KETIKA tangan dan kakiku lumpuh dan tubuhku tak mampu lagi melontarkan seluruh kobaran batin yang bergelora di kepala, aku menatap ke langit yang tiba-tiba berbicara: anakku jangan sesali apa yang kamu miliki lapangkan hati nurani lepas seluruh peluru sanubari yang ingin kamu tembakkan ke sekitar menyapa rakyat-bangsamu.

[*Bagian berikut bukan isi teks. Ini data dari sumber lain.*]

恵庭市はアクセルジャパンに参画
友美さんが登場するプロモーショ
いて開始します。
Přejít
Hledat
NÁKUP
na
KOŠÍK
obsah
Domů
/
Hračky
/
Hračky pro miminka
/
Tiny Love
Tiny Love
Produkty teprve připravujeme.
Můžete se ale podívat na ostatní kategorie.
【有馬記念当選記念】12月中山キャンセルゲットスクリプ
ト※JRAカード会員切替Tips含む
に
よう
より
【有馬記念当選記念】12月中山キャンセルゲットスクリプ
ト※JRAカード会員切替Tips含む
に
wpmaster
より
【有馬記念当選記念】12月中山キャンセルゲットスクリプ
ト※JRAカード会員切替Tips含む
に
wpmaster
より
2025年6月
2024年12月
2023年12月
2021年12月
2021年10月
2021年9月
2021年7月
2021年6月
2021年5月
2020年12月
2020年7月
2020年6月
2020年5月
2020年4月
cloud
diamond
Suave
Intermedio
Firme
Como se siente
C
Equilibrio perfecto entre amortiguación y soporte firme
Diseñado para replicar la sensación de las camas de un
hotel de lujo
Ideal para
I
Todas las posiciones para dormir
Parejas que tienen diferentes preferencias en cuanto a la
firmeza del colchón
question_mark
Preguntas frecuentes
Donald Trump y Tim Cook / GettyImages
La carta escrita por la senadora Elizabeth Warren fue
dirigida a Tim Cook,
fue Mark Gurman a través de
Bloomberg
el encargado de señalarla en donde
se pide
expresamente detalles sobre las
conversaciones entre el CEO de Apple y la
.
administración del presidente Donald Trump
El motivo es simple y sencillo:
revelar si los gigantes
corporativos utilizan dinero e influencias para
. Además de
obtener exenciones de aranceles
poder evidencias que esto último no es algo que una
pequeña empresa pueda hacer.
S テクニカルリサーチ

Jangan pernah merasa segala hambatan menentangmu, bila dengan sudut pandang baru kamu tatap, akan terkuak hikmah, kamu akan takjub mengetahui: kelemahan, kekurangan bahkan kekalahan sekali pun adalah peluang terbaik untuk menang.
Karena ketika sukmamu terbakar oleh rasa perih tenagamu akan bertiwikrama lalu kamu akan tahu kamu masih punya mulut yang mampu melontarkan trilyunan makna untuk menandai kehadiranmu menuliskan sejarah bangsamu.
BERTOLAK dari kearifan lokal, jiwa tradisi, desa-kala-patra, Festival Monolog Bali setahun penuh ini adalah awal dari perjuangan panjang kita untuk mengusung negeri tercinta yang kaya nuansa ini, dari Bali!